(GOAL OF THE EXERCISE)
Within the entries below, the lines from the one with "Sign up (1061, 25)" through the one with "[Menu] (280, 31)" are to be set down exactly, both ends kept.

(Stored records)
========

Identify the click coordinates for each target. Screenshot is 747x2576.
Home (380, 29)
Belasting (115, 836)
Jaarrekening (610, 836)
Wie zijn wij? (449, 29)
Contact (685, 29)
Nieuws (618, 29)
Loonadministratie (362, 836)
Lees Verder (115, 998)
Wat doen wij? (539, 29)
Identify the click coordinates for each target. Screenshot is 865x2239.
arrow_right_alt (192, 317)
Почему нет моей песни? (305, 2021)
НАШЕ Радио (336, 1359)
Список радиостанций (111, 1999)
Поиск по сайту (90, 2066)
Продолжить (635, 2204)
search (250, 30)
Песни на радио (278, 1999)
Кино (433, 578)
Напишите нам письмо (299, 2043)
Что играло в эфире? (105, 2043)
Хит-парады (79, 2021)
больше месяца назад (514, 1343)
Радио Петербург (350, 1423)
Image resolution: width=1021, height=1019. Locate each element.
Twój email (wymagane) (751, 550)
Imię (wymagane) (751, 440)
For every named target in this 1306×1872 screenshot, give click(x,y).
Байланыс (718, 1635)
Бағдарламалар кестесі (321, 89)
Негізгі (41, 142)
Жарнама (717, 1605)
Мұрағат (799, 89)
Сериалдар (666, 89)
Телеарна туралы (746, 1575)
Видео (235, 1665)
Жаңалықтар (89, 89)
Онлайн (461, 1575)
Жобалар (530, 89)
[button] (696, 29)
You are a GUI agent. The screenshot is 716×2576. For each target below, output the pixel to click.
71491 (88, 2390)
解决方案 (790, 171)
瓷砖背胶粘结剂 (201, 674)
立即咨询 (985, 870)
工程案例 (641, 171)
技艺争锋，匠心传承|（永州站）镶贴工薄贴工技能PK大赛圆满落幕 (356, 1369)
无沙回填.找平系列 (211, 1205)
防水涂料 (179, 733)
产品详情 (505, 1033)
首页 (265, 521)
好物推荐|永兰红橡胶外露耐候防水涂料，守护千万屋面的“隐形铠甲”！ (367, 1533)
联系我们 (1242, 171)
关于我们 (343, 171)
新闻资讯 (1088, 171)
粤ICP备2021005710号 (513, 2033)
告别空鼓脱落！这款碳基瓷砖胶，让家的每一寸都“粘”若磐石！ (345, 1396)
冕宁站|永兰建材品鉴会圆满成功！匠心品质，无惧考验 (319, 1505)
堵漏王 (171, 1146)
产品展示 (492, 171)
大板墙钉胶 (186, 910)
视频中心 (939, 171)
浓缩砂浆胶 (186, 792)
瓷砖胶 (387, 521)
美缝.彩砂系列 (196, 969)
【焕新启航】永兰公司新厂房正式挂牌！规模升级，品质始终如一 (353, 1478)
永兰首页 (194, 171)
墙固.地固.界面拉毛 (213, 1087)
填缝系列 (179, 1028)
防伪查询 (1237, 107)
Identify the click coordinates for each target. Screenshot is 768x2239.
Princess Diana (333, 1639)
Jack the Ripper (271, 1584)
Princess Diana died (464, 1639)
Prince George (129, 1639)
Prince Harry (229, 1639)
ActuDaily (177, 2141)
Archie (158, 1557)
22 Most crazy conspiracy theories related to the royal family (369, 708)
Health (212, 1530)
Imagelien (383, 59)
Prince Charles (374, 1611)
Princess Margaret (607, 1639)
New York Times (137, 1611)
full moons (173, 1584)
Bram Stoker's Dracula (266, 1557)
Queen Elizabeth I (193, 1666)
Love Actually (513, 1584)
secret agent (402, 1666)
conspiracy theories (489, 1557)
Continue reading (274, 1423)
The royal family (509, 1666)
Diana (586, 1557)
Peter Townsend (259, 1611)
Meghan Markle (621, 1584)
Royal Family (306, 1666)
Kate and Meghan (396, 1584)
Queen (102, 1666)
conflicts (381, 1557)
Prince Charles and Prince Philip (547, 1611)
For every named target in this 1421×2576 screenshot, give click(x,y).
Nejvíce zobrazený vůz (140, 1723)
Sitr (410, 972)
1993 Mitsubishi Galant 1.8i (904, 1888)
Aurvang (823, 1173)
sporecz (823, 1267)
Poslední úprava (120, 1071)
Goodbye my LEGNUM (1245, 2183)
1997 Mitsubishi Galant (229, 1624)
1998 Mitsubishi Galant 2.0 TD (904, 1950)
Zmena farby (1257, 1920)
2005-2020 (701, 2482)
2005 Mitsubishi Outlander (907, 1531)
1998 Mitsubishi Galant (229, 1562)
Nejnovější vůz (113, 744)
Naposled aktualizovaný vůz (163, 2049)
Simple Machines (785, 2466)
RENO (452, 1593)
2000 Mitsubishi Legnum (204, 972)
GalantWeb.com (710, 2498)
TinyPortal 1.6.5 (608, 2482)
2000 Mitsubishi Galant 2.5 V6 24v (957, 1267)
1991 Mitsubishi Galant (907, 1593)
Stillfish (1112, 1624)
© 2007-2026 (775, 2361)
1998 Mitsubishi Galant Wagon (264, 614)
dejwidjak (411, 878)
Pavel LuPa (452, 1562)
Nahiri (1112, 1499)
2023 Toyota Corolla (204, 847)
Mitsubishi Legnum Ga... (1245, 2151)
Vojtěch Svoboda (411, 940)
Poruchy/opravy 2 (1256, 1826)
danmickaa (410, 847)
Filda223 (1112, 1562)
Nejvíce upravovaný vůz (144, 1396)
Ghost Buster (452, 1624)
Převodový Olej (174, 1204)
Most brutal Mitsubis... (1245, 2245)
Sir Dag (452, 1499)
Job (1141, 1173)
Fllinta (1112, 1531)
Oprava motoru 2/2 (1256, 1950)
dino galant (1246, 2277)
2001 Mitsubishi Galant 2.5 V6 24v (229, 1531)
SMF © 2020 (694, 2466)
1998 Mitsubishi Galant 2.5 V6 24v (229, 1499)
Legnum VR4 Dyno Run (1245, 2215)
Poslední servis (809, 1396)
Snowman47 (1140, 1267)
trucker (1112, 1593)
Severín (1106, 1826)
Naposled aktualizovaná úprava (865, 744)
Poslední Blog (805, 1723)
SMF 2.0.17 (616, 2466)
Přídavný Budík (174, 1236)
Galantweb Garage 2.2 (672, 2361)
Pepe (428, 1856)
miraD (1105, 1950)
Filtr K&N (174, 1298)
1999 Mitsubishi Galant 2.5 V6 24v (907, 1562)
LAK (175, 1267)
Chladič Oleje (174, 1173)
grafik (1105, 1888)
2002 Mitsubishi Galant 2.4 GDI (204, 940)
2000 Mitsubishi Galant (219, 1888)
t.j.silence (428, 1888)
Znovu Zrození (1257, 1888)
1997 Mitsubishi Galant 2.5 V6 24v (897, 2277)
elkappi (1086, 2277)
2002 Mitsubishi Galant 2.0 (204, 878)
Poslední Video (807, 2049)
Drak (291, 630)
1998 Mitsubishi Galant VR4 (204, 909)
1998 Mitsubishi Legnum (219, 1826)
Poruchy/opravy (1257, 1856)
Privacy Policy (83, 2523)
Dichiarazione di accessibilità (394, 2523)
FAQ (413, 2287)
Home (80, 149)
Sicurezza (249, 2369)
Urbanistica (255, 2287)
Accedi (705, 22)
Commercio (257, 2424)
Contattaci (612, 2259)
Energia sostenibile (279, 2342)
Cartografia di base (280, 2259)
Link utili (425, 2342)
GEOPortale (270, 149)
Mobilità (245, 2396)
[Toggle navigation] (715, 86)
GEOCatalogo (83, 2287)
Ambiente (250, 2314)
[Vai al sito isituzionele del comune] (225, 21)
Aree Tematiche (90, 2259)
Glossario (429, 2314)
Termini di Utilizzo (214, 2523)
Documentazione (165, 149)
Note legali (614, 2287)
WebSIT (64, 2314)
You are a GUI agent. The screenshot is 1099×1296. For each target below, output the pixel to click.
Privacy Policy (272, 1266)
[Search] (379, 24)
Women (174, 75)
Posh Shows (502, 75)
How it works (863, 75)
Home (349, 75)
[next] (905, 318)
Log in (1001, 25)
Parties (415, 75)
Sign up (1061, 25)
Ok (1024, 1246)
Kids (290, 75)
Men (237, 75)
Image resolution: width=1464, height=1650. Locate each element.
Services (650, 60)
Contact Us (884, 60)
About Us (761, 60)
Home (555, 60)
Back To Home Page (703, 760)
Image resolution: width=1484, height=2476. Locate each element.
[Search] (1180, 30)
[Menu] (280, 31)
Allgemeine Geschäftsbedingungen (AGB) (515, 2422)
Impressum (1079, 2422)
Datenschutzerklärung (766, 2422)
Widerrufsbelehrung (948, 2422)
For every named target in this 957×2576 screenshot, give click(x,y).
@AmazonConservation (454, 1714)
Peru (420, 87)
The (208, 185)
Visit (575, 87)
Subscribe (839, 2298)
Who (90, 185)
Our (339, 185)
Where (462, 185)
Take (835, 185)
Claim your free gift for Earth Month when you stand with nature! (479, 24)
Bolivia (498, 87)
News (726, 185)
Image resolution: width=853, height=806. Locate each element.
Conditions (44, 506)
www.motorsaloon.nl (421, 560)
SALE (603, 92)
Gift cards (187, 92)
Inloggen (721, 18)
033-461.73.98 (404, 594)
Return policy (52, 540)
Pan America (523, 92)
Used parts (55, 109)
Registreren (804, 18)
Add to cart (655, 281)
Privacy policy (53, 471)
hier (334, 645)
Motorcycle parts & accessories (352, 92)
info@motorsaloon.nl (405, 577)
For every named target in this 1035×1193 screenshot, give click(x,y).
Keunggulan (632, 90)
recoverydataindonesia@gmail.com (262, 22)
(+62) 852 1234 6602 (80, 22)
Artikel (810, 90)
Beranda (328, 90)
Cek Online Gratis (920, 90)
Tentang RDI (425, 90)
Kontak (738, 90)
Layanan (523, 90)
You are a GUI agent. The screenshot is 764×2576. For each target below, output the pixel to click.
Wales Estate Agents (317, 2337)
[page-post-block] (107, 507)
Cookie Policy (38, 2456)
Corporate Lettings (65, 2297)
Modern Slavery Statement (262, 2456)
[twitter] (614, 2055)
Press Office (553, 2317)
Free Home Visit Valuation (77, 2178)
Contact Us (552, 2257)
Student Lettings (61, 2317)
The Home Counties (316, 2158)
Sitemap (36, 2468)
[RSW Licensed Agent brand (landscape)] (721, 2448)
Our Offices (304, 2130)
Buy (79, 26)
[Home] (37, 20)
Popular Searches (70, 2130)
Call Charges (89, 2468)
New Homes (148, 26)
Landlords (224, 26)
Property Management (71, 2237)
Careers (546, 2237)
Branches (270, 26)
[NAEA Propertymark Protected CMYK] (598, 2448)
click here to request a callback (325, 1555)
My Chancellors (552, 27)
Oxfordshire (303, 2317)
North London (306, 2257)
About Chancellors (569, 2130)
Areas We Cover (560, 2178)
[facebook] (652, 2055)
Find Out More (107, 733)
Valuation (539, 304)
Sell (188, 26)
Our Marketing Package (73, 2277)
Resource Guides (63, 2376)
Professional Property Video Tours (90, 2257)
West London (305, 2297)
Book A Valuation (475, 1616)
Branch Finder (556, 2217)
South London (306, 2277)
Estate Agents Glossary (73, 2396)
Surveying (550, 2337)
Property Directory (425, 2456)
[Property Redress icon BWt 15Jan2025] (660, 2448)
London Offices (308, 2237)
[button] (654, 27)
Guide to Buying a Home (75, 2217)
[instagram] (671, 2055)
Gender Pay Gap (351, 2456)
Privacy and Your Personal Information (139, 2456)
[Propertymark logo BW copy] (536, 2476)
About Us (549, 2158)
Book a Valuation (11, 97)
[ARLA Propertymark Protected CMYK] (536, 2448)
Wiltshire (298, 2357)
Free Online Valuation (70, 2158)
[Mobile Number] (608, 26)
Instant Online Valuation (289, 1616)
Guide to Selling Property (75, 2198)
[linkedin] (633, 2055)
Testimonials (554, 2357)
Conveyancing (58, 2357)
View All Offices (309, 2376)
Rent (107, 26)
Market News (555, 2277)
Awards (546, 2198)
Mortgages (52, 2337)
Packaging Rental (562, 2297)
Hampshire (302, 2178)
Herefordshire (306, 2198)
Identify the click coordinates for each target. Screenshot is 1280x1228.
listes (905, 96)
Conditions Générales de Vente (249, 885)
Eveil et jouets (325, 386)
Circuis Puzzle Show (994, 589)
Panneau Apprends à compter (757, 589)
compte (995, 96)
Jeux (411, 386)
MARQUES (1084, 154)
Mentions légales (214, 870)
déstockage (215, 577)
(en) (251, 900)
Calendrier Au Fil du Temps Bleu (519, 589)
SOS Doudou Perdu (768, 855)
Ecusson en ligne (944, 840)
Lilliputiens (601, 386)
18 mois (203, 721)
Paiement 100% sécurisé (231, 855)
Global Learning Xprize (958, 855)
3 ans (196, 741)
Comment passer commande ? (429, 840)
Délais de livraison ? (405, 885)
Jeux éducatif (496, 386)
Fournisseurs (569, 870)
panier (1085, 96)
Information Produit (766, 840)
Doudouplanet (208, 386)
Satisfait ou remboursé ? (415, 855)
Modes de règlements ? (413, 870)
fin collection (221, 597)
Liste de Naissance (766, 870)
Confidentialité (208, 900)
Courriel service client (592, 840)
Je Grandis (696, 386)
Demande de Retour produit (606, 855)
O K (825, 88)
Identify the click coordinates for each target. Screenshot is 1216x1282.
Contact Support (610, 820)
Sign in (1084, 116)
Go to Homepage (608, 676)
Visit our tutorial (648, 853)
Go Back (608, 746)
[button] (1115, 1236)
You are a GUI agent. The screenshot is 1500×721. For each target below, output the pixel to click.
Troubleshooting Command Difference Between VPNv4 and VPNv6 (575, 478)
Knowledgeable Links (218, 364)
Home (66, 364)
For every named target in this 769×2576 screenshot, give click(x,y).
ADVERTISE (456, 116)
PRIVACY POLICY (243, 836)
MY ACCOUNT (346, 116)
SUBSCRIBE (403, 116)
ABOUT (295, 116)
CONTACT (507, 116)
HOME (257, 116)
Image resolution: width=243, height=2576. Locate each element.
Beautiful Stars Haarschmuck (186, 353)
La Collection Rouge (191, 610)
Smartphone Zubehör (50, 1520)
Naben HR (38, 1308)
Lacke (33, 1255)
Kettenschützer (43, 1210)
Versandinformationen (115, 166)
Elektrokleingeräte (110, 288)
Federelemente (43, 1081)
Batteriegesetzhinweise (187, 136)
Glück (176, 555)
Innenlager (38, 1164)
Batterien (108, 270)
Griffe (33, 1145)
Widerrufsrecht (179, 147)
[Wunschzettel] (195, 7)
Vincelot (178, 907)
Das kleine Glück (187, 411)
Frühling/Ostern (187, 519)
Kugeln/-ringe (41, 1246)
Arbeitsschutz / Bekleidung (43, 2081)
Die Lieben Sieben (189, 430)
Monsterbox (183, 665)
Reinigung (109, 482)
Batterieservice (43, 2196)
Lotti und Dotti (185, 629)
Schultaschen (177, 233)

========

(RESPONSE AREA)
Sign up (1061, 25)
Ok (1024, 1246)
Kids (290, 75)
Men (237, 75)
Image resolution: width=1464, height=1650. Locate each element.
Services (650, 60)
Contact Us (884, 60)
About Us (761, 60)
Home (555, 60)
Back To Home Page (703, 760)
Image resolution: width=1484, height=2476. Locate each element.
[Search] (1180, 30)
[Menu] (280, 31)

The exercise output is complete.